Give again only those lines from the start of the entries through the line holding "l'huile d'olive.", leaving them as they are.

=== Begin Enclosure ===

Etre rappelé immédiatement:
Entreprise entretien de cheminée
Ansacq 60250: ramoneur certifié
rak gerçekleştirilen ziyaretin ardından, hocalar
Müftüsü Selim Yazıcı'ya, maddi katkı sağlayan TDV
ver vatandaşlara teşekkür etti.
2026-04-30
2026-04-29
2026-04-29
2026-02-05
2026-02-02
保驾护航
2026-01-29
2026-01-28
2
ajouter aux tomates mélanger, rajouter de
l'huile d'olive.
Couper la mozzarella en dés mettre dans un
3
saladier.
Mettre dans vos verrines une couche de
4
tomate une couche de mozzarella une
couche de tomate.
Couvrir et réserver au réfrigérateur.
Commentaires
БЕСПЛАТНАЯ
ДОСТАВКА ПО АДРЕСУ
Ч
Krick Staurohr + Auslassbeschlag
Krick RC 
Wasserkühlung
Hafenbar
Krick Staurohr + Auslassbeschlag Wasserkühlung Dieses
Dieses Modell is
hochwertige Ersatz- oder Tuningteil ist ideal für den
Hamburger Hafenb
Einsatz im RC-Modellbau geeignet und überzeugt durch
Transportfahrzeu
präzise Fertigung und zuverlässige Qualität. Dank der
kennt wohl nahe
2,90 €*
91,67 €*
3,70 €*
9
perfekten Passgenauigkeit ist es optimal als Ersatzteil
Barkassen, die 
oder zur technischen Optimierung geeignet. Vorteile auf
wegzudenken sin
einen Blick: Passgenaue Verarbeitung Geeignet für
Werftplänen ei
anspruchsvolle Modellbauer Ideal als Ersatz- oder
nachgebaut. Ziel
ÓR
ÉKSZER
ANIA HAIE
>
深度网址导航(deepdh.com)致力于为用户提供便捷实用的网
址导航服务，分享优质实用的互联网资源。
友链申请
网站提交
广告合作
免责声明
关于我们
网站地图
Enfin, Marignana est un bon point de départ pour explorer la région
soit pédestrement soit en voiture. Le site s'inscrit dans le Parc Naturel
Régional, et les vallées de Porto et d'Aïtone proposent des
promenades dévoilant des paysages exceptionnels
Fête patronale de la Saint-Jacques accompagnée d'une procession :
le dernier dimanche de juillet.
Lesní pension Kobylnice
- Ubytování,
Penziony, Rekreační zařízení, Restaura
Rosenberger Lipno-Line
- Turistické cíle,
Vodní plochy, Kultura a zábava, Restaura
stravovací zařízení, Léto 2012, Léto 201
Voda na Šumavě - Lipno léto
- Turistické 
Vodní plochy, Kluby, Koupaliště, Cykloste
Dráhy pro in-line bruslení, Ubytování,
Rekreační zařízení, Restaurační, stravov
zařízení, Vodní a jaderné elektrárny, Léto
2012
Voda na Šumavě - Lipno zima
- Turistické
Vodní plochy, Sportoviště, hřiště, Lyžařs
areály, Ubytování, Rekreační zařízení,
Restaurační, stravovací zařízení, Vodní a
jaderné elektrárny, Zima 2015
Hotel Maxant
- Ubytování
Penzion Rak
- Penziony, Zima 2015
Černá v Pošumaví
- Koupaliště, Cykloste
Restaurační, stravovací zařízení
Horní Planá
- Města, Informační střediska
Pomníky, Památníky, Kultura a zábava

=== End Enclosure ===

**Output of the exercise**
Etre rappelé immédiatement:
Entreprise entretien de cheminée
Ansacq 60250: ramoneur certifié
rak gerçekleştirilen ziyaretin ardından, hocalar
Müftüsü Selim Yazıcı'ya, maddi katkı sağlayan TDV
ver vatandaşlara teşekkür etti.
2026-04-30
2026-04-29
2026-04-29
2026-02-05
2026-02-02
保驾护航
2026-01-29
2026-01-28
2
ajouter aux tomates mélanger, rajouter de
l'huile d'olive.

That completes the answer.